L’actualité en Sciences de l’Homme est marquée par l’émergence, depuis plus de 20 ans, des neurosciences.

Les problèmes humains, abordés sous leurs différents angles, aussi bien d’un point de vue normatif que clinique, font que le concept de pluridisciplinarité n’est plus, désormais, qu’un vœu pieux, il est pratiqué, car il s’agit de communication et de sa prise en charge en cas de déficit, sans que soient omis les syndromes dont la fréquence est accrue actuellement, les neurodégénérescences.
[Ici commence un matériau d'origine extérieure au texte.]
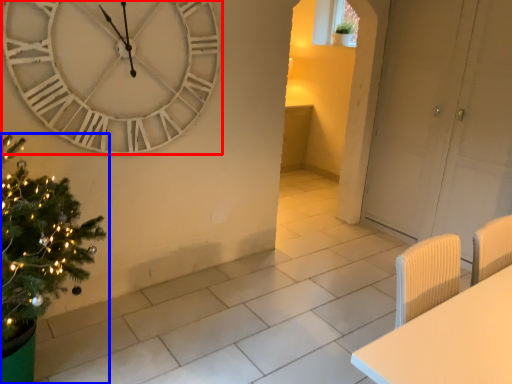 Question: Which of the following is the farthest to the observer, wall clock (highlighted by a red box) or christmas tree (highlighted by a blue box)?

Choices:
 (A) wall clock
 (B) christmas tree

Answer: (A) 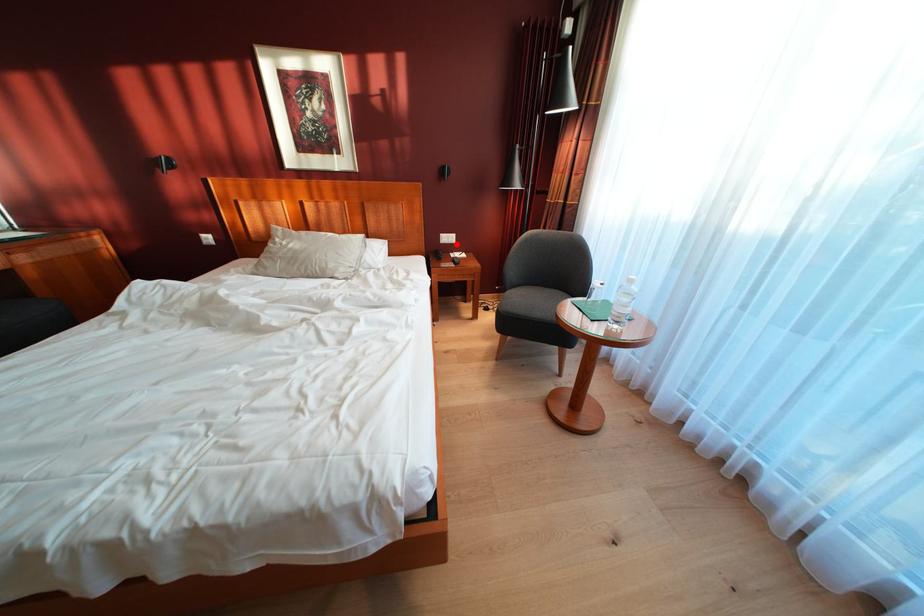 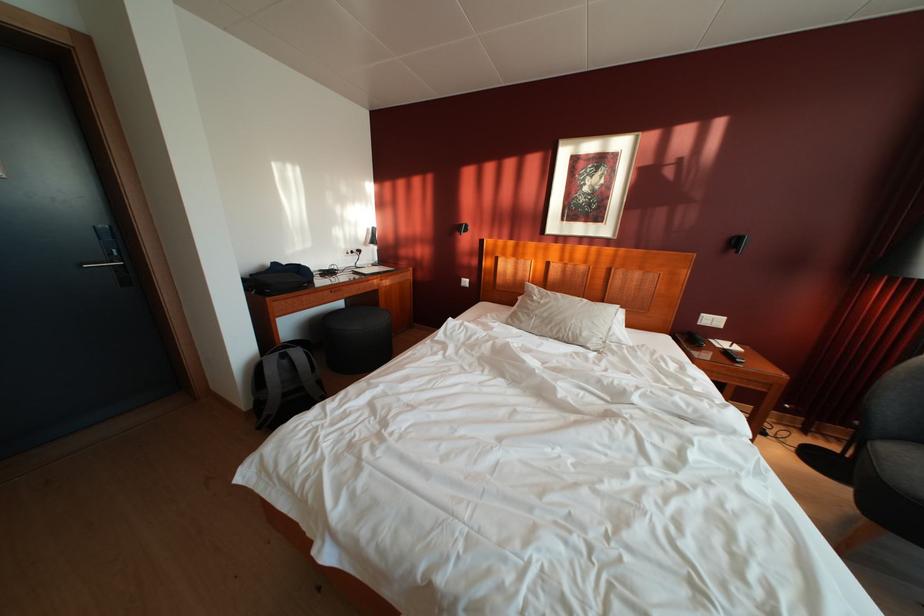 Where in the second image is the point corresponding to the highlighted location from the first image?

(721, 326)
Ainsi, le secteur des approches linguistiques appliquées, qui n’excluent ni l’acquisition, ni les apprentissages, ni la traductologie, ni la didactique des langues, va alors se croiser avec celui les approches appelant un soin spécifique, des difficultés de communication, qui soit théoriquement justifié.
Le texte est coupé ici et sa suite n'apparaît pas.